As you can see from the diagram above, we have written "demo" coded to "6D 6F", but we do not explicitly specify the encoding in the above code, in fact, we are not specified in the operating system to use the default character encoding method to encode the characters we want to write.

Because the character stream is actually going to complete the conversion of the Unicode sequence to the byte sequence of the encoding, it uses a memory buffer to hold the converted byte sequence, and the wait is converted and written to the disk file.

4. The difference between character streams and byte stream

Through the above description, we can know that the main difference between the byte stream and character streams is embodied in the following aspects:

The basic unit of the byte stream operation is bytes; The base unit of the character streams operation is the Unicode code element.
The byte stream does not use buffers by default, and character streams use buffers.
A byte stream is typically used to process binary data, but it can actually handle any type of data, but it does not support direct write or read Unicode code; Character flow often processes text data, which supports writing and reading Unicode code elements.

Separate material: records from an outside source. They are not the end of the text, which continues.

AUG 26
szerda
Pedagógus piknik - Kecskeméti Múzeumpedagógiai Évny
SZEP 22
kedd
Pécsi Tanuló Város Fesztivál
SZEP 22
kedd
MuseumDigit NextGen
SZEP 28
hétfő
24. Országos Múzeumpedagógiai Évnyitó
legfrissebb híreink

Above is my Java in the character stream and the word throttling some of the understanding, if the narrative is not clear or inaccurate place hope everyone can correct, thank you.

Contact Us

The content source of this page is from Internet, which doesn't represent Alibaba Cloud's opinion; products and services mentioned on that page don't have any relationship with Alibaba Cloud. If the content of the page makes you feel confusing, please write us an email, we will handle the problem within 5 days after receiving your email.

If you find any instances of plagiarism from the community, please send an email to: info-contact@alibabacloud.com and provide relevant evidence. A staff member will contact you within 5 working days.

A Free Trial That Lets You Build Big!

Start building with 50+ products and up to 12 months usage for Elastic Compute Service

  • Sales Support

    1 on 1 presale consultation

  • After-Sales Support

    24/7 Technical Support 6 Free Tickets per Quarter Faster Response

  • Alibaba Cloud offers highly flexible support services tailored to meet your exact needs.